Matt Rognile does not like the LM curve (nor does David Romer)

Read the whole post, here is one excerpt:

…many countries now operate under an inflation targeting framework, in which responding to inflation is the key feature of the policy rule. In this environment, depicting policy as a relationship between “Y” and “i” misses what’s really going on—better to abandon the upward-sloping LM curve altogether and use a simple horizontal line to depict the current policy rate. I’m not alone in this sentiment.

David Romer wrote an entire piece for the JEP in 2000 called Keynesian Macroeconomics without the LM Curve. (As the title suggests, he shares my feelings on the matter.) Tyler Cowen puts this at #6 on his list of grievances. It’s a pretty obvious point—yet, for reasons I don’t entirely understand, we still print thousands of undergraduate textbooks a year with LM front and center.

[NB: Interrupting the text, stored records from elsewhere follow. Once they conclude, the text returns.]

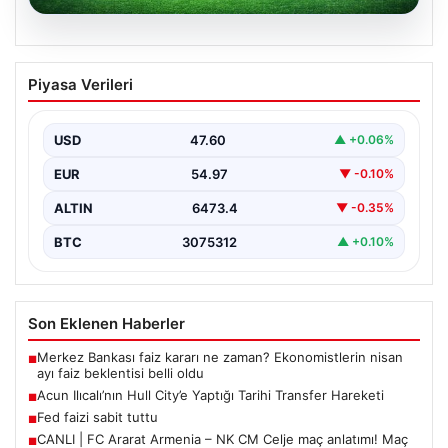
04.08.2026
CANLI | FC Ararat Armenia – NK CM
Piyasa Verileri
Celje maç anlatımı! Maç ne zaman?
Saat kaçta ve hangi kanalda? – 04
Ağustos 2026
USD
47.60
▲ +0.06%
EUR
54.97
▼ -0.10%
ALTIN
6473.4
▼ -0.35%
BTC
3075312
▲ +0.10%
Son Eklenen Haberler
Merkez Bankası faiz kararı ne zaman? Ekonomistlerin nisan
■
ayı faiz beklentisi belli oldu
Acun Ilıcalı’nın Hull City’e Yaptığı Tarihi Transfer Hareketi
■
Fed faizi sabit tuttu
■
CANLI | FC Ararat Armenia – NK CM Celje maç anlatımı! Maç
■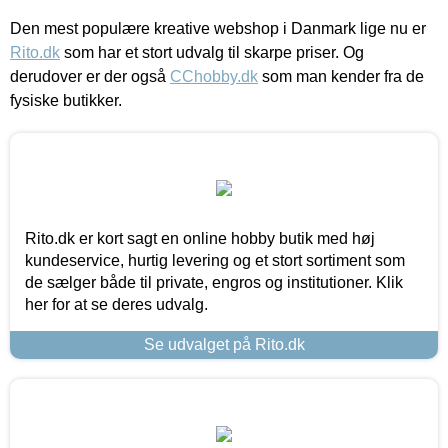
Den mest populære kreative webshop i Danmark lige nu er
Rito.dk
som har et stort udvalg til skarpe priser. Og
derudover er der også
CChobby.dk
som man kender fra de
fysiske butikker.
Rito.dk er kort sagt en online hobby butik med høj
kundeservice, hurtig levering og et stort sortiment som
de sælger både til private, engros og institutioner. Klik
her for at se deres udvalg.
Se udvalget på Rito.dk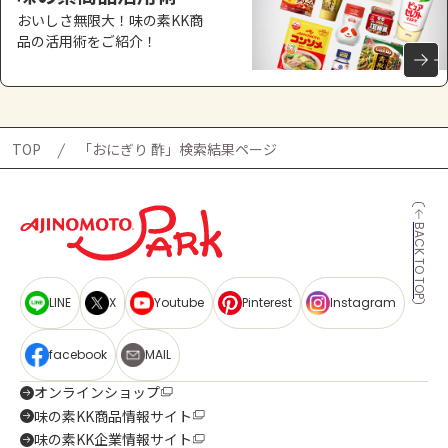
おいしさ無限大！味の素KK商
品の活用術をご紹介！
TOP
「おにぎり 酢」検索結果ページ
BACK TO TOP
LINE
X
Youtube
Pinterest
Instagram
facebook
MAIL
オンラインショップ
味の素KK商品情報サイト
味の素KK企業情報サイト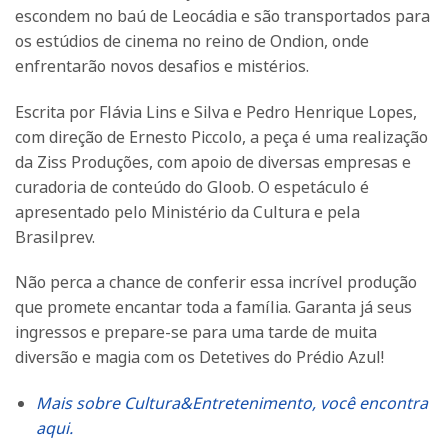
escondem no baú de Leocádia e são transportados para
os estúdios de cinema no reino de Ondion, onde
enfrentarão novos desafios e mistérios.
Escrita por Flávia Lins e Silva e Pedro Henrique Lopes,
com direção de Ernesto Piccolo, a peça é uma realização
da Ziss Produções, com apoio de diversas empresas e
curadoria de conteúdo do Gloob. O espetáculo é
apresentado pelo Ministério da Cultura e pela
Brasilprev.
Não perca a chance de conferir essa incrível produção
que promete encantar toda a família. Garanta já seus
ingressos e prepare-se para uma tarde de muita
diversão e magia com os Detetives do Prédio Azul!
Mais sobre Cultura&Entretenimento, você encontra
aqui.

Matt is an economics Ph.d student at MIT and an expert in macroeconomics.

Here is a good quotation from the above-cited David Romer piece (Romer, by the way, is not a member of my tribe, in fact he is a tenured professor at Berkeley):

In short, recent developments work to the disadvantage of IS-LM. This observation suggests that it is time to revisit the question of whether IS-LM is the best choice as the basic model of short-run fluctuations we teach our undergraduates and use as a starting point for policy analysis. The thesis of this paper is that it is not.